Furthermore, a user experience that is useful, usable, and elegant—and that offers your users a consistent and reliable experience—is a critical foundation for a great business. The best way to assure you are meeting these goals is to gather data, learn from it, and iterate on your designs to enhance the elements that have a positive impact on the user experience while diminishing those that contribute to a negative user experience. A data-aware approach to design enables you to be more systematic and more ambitious about your design and product development process, helps you understand how to determine different user types and their needs and expectations, and effectively relates your design work to your business goals and metrics.

Many of you already have a design process that you are comfortable using on a regular basis. In the upcoming chapters, we want to show you how data can easily fit with and help augment your existing design process. We want to reiterate that experimentation is a mindset. It’s iterative, just like your existing design process, and encourages you to constantly focus on improvement by questioning your assumptions about your users and your design, which you do by seeking out evidence about how your work performs in the world. Taking an experimentation mindset lets you challenge those assumptions to see which ones hold up, and which ones need to be revised for your further work. We hope that the framework and toolkit we introduce in this and the subsequent chapters helps get you excited about applying this lens and mindset to your future work.

In the previous chapter, we introduced you to a formal definition of experimentation. If we start to think about what we do as designers as being synonymous with experimentation, we’ll find that working with data will require just a few small shifts in mindset from the normal approach. We focus on “experimentation” in this book because we think it’s an important construct for designers working with data. However, we hope that our focus on experimentation generalizes to our belief that it is possible to be disciplined in your usage of data without restricting your freedom.

In fact, there is a lot of flexibility introduced when you think broadly about what the goal of an experiment is. Experimentation implies that you are not sure of your outcomes. You could be exploring ideas and evaluating them. Experiments might be big or small. Similarly, the framework that we introduce isn’t meant to be a “one size fits all” structure that you must memorize and follow precisely.

Experimentation is an activity that you participate in for the purpose of learning or discovering something. In this book we are mostly focused on cause-and-effect relationships between the experiences you design and the impact they have on your user behavior. Experimentation lets you test an idea about that relationship by seeking evidence that supports or disproves that idea. So like any activity, you can improve at it through practice and by expanding your knowledge.

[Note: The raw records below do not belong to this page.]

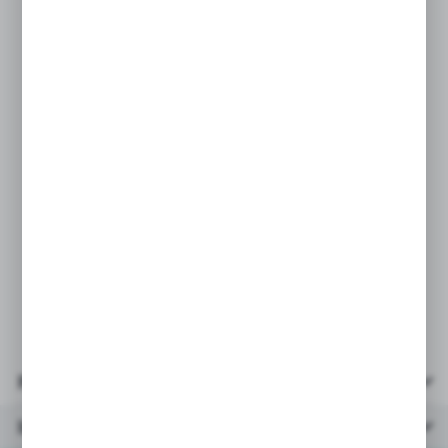
Zestaw lakierów do paznokci w super
modnych kolorach, które sprawdzą się
w kazdej stylizacji.
PARAMETRY:
* ilość kolorów: 5
* pojemność lakieri: 8ml
* opakowanie wielkość:
12,5x7,5x2,5cm
* wiek: 6+
Parametry
Inne z kategorii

Although we’ve chosen to focus on A/B testing here, this experimentation framework and general approach to working with data should be extendable to other methodologies that leverage data as well, not just A/B testing. Working with data is simply a systematic way to be thoughtful about how you are generating and capturing the insights that help you learn more about what works or doesn’t work for your customers. We’re sure you can imagine how being systematic about data collection could apply to surveys, interviews, diary studies, or other research methodologies as well.

With this in mind, we wanted to introduce you to a slimmed-down version of the experimentation framework that we’ll use in the next three chapters. Each of these components may in practice have many substeps but here, our goal is only to highlight the general roadmap of an experiment. At the basis of the framework is the flow shown in Figure 3-1 and described here:

  1. First you define a goal that you want to achieve; usually this is something that is directly tied to the success of your business. Note that you might also articulate this goal as an ideal user experience that you want to provide. This is because it’s often the case that you believe that delivering that ideal experience will ultimately lead to business success.

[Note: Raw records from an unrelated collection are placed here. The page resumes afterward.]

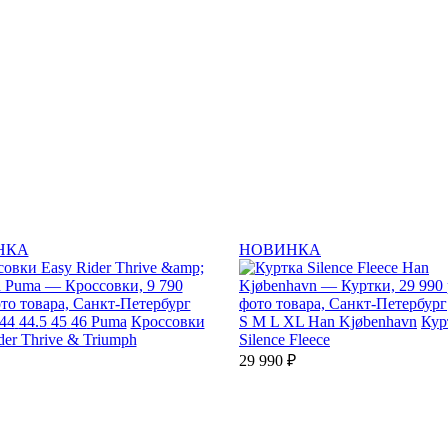
НКА
НОВИНКА
44
44.5
45
46
Puma
Кроссовки
S
M
L
XL
Han Kjøbenhavn
Кур
der Thrive & Triumph
Silence Fleece
29 990 ₽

  2. You’ll then identify an area of focus for achieving that goal, either by addressing a problem that you want to solve for your users or by finding an opportunity area to offer your users something that didn’t exist before or is a new way of satisfying their needs.

  3. After that, you’ll create a hypothesis statement, which is a structured way of describing the belief about your users and product that you want to test. You may pursue one hypothesis or many concurrently.

  4. Next, you’ll create your test by designing the actual experience that represents your idea. You’ll run your test by launching the experience to a subset of your users.

  5. Finally, you’ll end by getting the reaction to your test from your users and doing analysis on the results that you get. You’ll take these results and make decisions about what to do next.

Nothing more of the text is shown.